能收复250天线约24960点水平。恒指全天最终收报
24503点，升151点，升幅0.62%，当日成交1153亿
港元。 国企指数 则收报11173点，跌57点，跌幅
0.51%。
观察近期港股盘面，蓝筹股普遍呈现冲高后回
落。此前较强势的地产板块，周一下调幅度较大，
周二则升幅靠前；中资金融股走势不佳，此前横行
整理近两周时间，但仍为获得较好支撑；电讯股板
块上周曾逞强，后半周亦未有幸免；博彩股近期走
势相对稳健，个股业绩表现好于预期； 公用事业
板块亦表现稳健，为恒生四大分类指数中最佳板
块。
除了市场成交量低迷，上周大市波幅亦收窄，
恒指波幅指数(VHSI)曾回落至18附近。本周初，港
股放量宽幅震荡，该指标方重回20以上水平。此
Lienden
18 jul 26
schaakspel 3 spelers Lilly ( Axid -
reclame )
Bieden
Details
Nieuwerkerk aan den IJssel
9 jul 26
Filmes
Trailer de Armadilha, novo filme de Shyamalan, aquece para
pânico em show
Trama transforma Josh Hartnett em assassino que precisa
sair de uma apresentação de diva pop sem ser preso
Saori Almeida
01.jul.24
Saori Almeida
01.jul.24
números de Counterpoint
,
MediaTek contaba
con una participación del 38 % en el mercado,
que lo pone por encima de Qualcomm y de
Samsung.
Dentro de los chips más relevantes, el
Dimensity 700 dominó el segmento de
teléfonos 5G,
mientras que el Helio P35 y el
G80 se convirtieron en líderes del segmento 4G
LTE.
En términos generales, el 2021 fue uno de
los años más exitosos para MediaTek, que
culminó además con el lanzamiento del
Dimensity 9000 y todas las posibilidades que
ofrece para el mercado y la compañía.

* * *

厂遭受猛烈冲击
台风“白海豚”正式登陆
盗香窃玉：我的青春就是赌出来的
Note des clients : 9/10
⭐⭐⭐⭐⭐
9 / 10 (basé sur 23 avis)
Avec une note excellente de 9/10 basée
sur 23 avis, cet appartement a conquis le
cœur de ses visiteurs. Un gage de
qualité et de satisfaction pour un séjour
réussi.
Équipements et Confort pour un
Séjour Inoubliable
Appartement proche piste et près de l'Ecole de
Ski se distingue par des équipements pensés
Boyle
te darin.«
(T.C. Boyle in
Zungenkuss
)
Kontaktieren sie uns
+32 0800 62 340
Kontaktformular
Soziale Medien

How to complete this task >>
Retrieve all lines from the data that contain the string "Dimensity".

Your solution >>
Dimensity 700 dominó el segmento de
Dimensity 9000 y todas las posibilidades que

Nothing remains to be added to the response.